Неприятие Ходасевичем «важности» Гумилёва (напускной, как убедился Владислав Фелицианович при дальнейшем общении, но отнюдь не шуточной) было частью непонимания другого, более глубокого. Ходасевич так никогда и не оценил Гумилёва по достоинству ни как человека, ни как поэта. Признавая гумилёвский литературный вкус, отдавая должное его преданности искусству, он находил, что Николай Степанович слишком уж «молод душой, а может быть и умом». Ходасевич не понимал ни гумилёвского возвышенного отношения к миссии поэта-мастера, ни его волнующей апокалиптики. Вождь акмеистов казался ему «литературным деятелем» вроде Брюсова, более человечным, обаятельным, смелым, но — по отношению к тому же Брюсову — вторичным.
Ходасевич и Гумилёв были людьми разными, в чем-то даже полярно противоположными. Оба росли хрупкими и хилыми, оба чувствовали себя уязвимыми, но для Гумилёва средством самоутверждения во враждебном мире стала ребяческая отвага, а для Ходасевича — старческая желчность. Потомок литовских шляхтичей, Ходасевич жил и вел себя как разночинец. Внук сельского дьячка, Гумилёв щеголял аристократизмом. Он постоянно стремился добиться благосклонности женщин, завоевать авторитет в мужских компаниях. Не всегда это удавалось, порой он становился объектом насмешек. Ходасевичу женские симпатии и мужское уважение давались не в пример легче, но он, человек разборчивый в общении и вполне самодостаточный, гораздо меньше в них нуждался. Гумилёв бывал наивен в общих суждениях о литературе, но безупречно точен, когда дело касалось конкретного автора или стихотворения. Ходасевич, напротив, был в целомглубже и точнее, чем в частностях.
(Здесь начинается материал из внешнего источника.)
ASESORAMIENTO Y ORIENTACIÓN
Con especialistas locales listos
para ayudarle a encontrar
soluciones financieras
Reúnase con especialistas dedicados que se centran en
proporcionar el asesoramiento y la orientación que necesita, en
Он был замечательным историком литературы, а Гумилёв вовсе не имел к тому склонности, хотя антологию поэзии XIX века, думается, составил бы лучше, чем это сделал Ходасевич. Гумилёв был вспыльчив и отходчив, быстро забывал обиды, в том числе литературные, Ходасевич — памятлив на добро и на зло.
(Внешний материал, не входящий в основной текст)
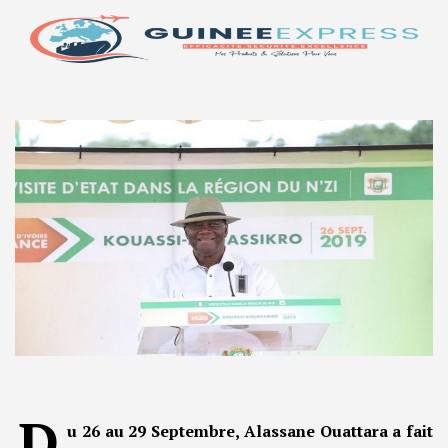
D
u 26 au 29 Septembre, Alassane Ouattara a fait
И все-таки что-то в них совпадало. Прежде всего — своего рода «высокое сальерианство». Оба поэта не были «скороспелками», не были вдохновенными гуляками, из воздуха впитывающими божественную музыку. Их самораскрытие шло постепенно и давалось годами напряженной духовной и мысленной работы. И наконец, судьбе угодно было особенным образом связать их между собой.